Wednesday, January 30, 2008

Disillusioned college student

Right now i'm staying up late to finish a homework assignment for upper division electrodynamics. I have to wake up in 5 hours but I see what this is all about. Instead of going to office hours I thought I could do this assignment myself and give it a go by myself, well that was a stupid idea. Instead I should have gone to office hours and wrote down the answers and then do the problems. Instead of being honest and virtuous, doing my homework myself and suffering through it, I should just focus on the grade. I mean that's what everybody does anyways. Fuck being an honest man, it's like you have to lie and deceive to get what you want from college. This of course doesn't apply if you're above average. I'm not the brighest lightbulb in the box, but I love to learn. But when it comes to school it's always about the GPA; GPA booster classes, GPA THIS GPA THAT. It's what people talk about when doing physics homework, but most importantly it shows the world what kind of people we are. This 3 digit number tells the world this guy/girl is this kind of person, an incredible genius or a complete fuck off. It definitely sucks because I fall into the fuck off category. It's not like I am fucking retarded, it's that I applied for a hard major wanting to learn physics. I mean it's magical learning how the world functions from a physical perspective. But being assigned questions that are harder than dried shit, and trying to do an assignment by myself backfiring on me makes me sad that I ever came to college. It has made me more cynical of the world, and of life in general. I'm too tired I'm getting my average 5 1/2 hours of sleep now.

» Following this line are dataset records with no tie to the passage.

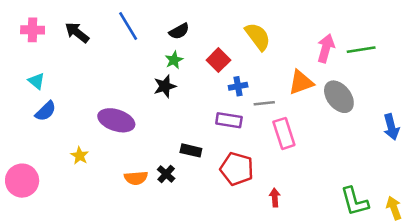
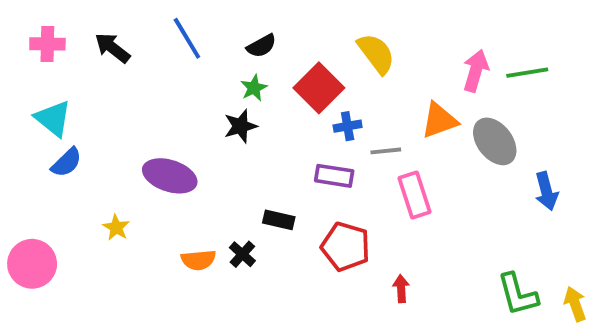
red square: (218, 60) -> (319, 88), size x1.4
cyan triangle: (36, 81) -> (53, 118), size x1.5
blue arrow: (391, 127) -> (546, 191), moved

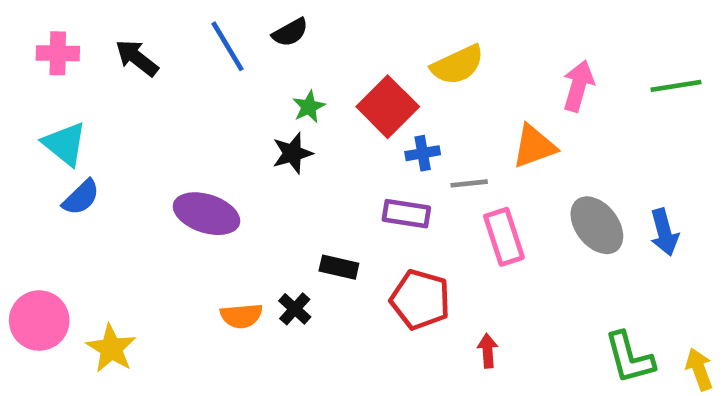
black semicircle: (262, 46) -> (290, 32), moved
yellow semicircle: (376, 53) -> (457, 65), turned 102
green line: (527, 73) -> (676, 86), moved
gray ellipse: (495, 141) -> (597, 225), moved
yellow star: (116, 227) -> (111, 348), moved, size x1.5

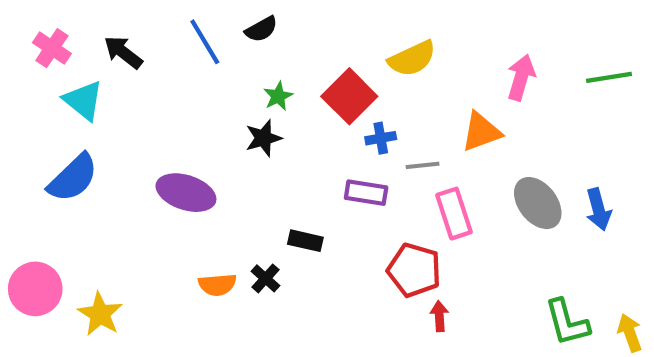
pink cross: (58, 53) -> (52, 48), turned 33
cyan triangle: (65, 144) -> (83, 100), moved
blue semicircle: (81, 197) -> (73, 178), size x1.5
red pentagon: (420, 300) -> (414, 270), moved

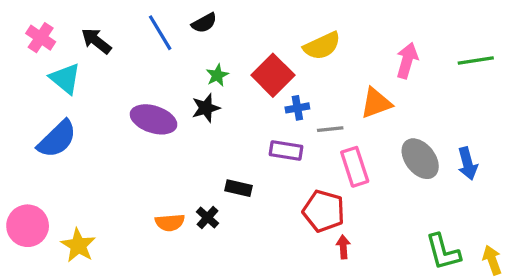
purple ellipse: (186, 193) -> (154, 119), moved

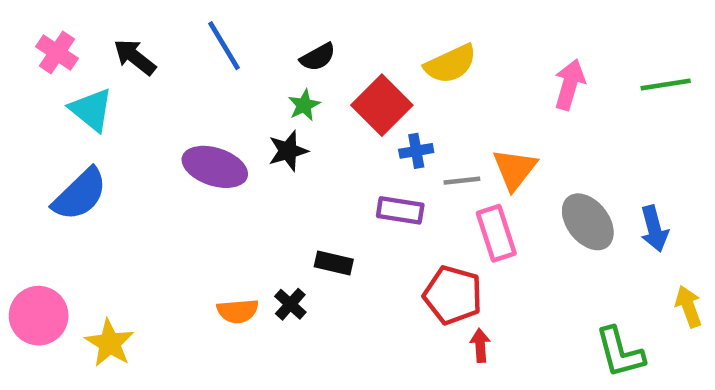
black semicircle: (204, 23) -> (318, 57), moved
orange triangle: (376, 103) -> (515, 169), moved, turned -32
yellow arrow: (492, 260) -> (689, 306), moved

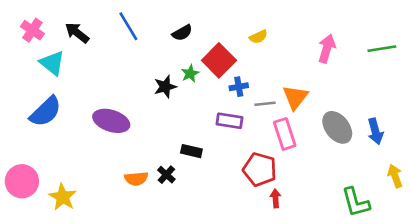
yellow semicircle: (451, 64) -> (258, 37), size x0.6
green star: (304, 105) -> (190, 74), moved
purple ellipse: (215, 167) -> (111, 121), moved

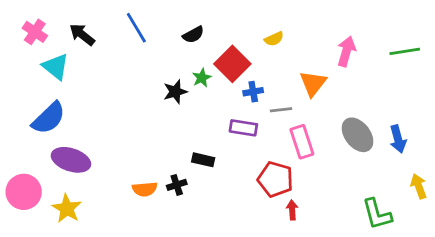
orange triangle: (295, 97) -> (313, 83), moved
purple ellipse: (111, 121) -> (71, 160), moved
black cross: (166, 175) -> (177, 185), turned 30

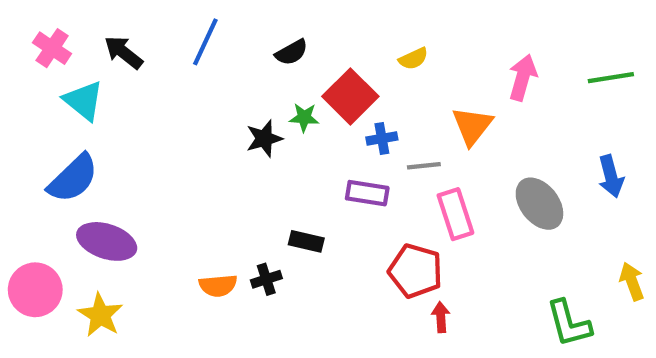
blue line: (136, 28) -> (205, 42), turned 56
green star: (202, 78) -> (304, 117), turned 30
blue arrow: (398, 139) -> (611, 176), moved

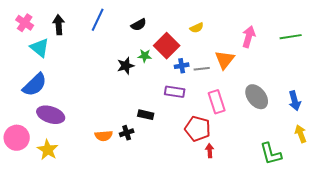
black arrow: (123, 52) -> (59, 25), turned 48
gray line: (424, 166) -> (202, 69), moved
blue arrow: (611, 176) -> (295, 101), moved

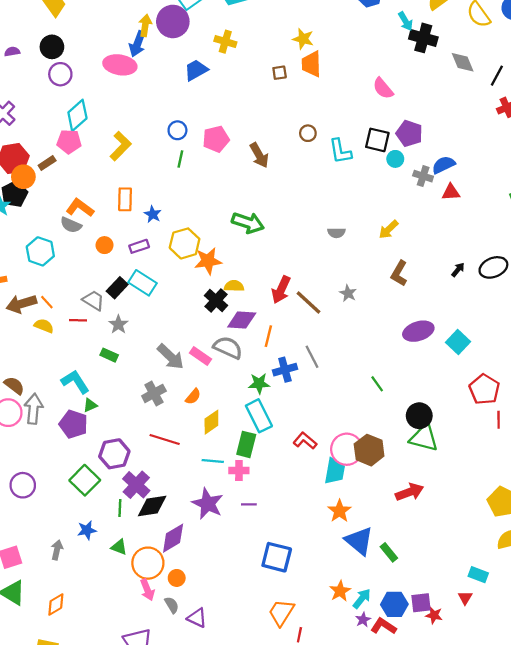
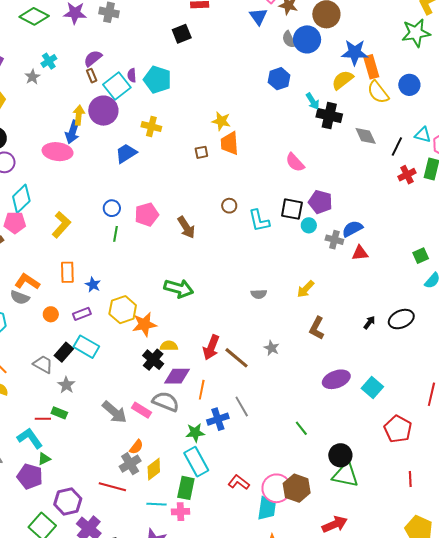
red line: (78, 320) -> (43, 419), moved
gray cross: (154, 393) -> (130, 464), moved
red line: (499, 420) -> (410, 479), moved

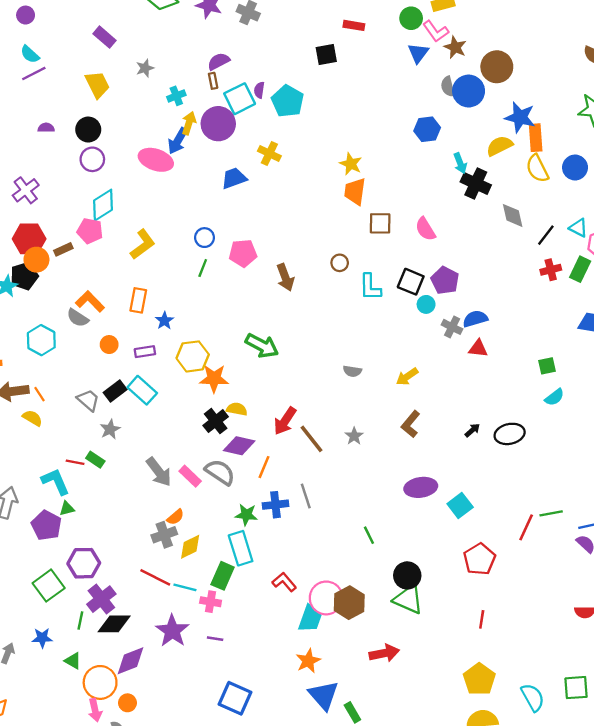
cyan cross: (49, 61) -> (176, 96), moved
brown square: (201, 152) -> (380, 223), moved, size x1.5
red line: (112, 487) -> (155, 577), moved

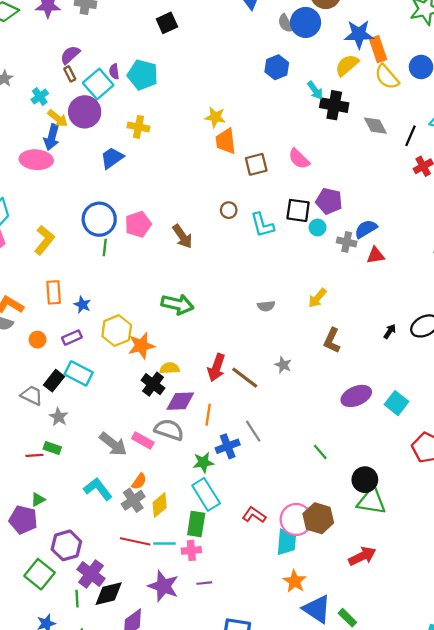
yellow arrow: (189, 123) -> (58, 118), turned 125
blue circle: (205, 238) -> (99, 219), size x1.8
cyan L-shape: (55, 482) -> (98, 489), moved

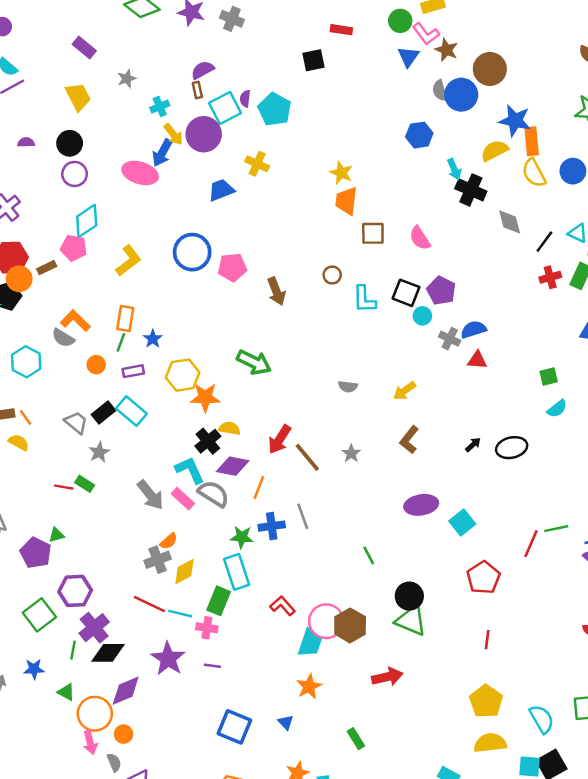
green line: (105, 247) -> (121, 342), moved
cyan L-shape: (98, 489) -> (190, 470), moved
blue triangle: (317, 609) -> (286, 722), moved, size x0.5

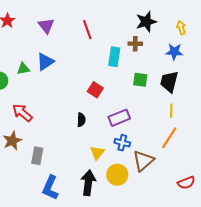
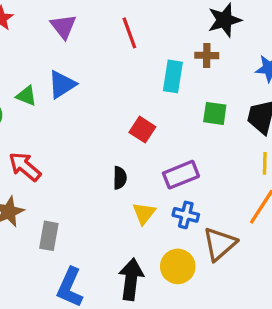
green triangle: (23, 69) -> (26, 96), turned 32
yellow triangle: (97, 153) -> (144, 213), moved

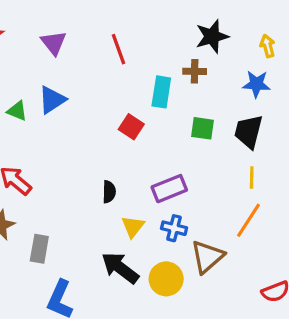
red square: (142, 130) -> (131, 127), moved
black arrow: (131, 279) -> (120, 268), moved, turned -60

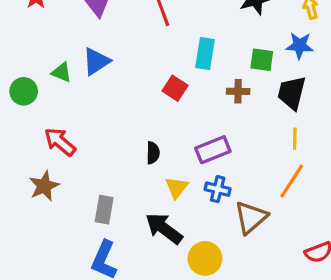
brown cross: (195, 71) -> (238, 91), moved
green square: (203, 128) -> (262, 60), moved
gray rectangle: (39, 249) -> (104, 210), moved
yellow circle: (166, 279) -> (205, 258), moved

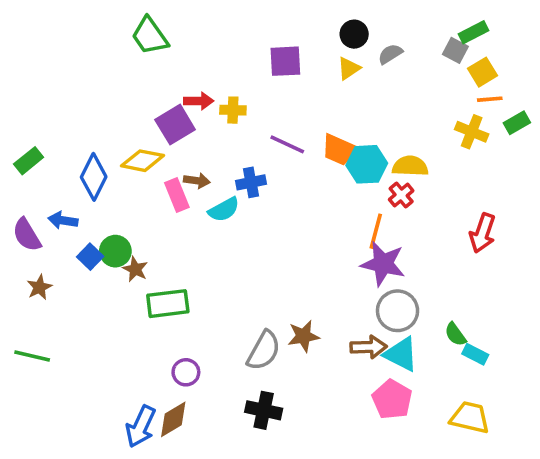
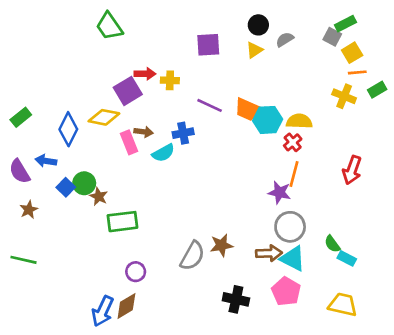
orange line: (376, 231) -> (294, 174), moved
purple star: (383, 264) -> (279, 193), size x0.7
black cross: (264, 410) -> (236, 299), moved

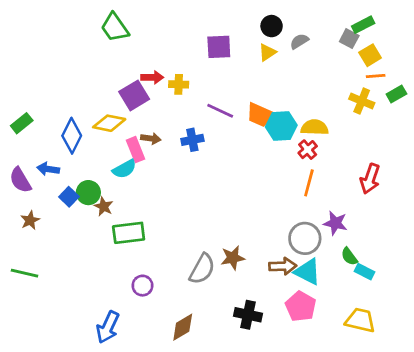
cyan semicircle: (163, 153) -> (124, 169), moved
purple star: (279, 193) -> (335, 223), moved
brown diamond: (126, 306) -> (183, 327), moved

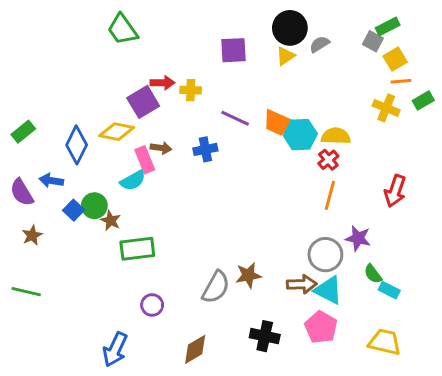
black circle: (272, 26) -> (290, 28), size x1.5

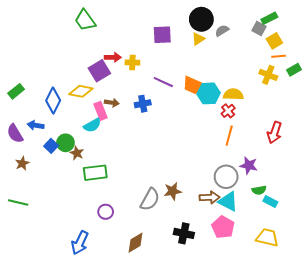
green semicircle: (373, 274) -> (259, 190), turned -64

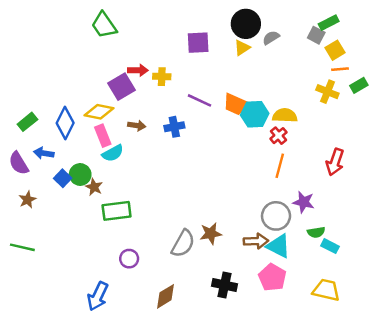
green rectangle: (16, 91) -> (27, 122), moved
pink rectangle: (100, 111) -> (103, 136), moved

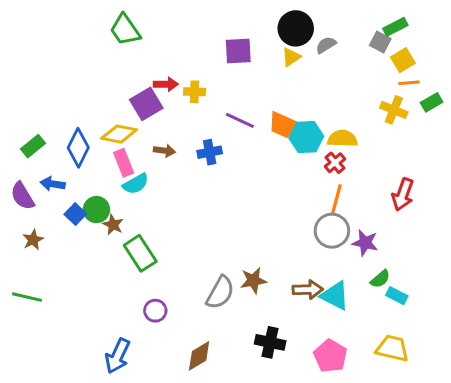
green rectangle: (117, 211) -> (140, 253), turned 64
gray circle: (276, 216) -> (332, 231), moved
green semicircle: (316, 232) -> (380, 279), turned -30
pink pentagon: (272, 277) -> (330, 356), moved

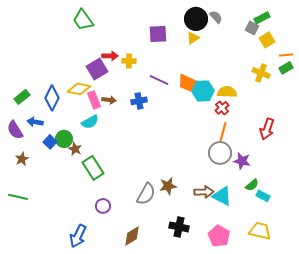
gray semicircle: (326, 45) -> (216, 17), moved, turned 80
orange line: (409, 83) -> (286, 55), moved
pink rectangle: (124, 163) -> (94, 100), moved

I wanted to append to this angry tirade that in order to succeed in school you must do everything/ anything. It's all just a game, any time you can get an upper hand to better yourself then take it, unless doing so would jeopardize your chances of winning. Anyway that's the kind of mindset I have now ever since I realized it was all just some big game and I'm fighting with lots of people that have superior mental capabilities far greater than I could ever hope for.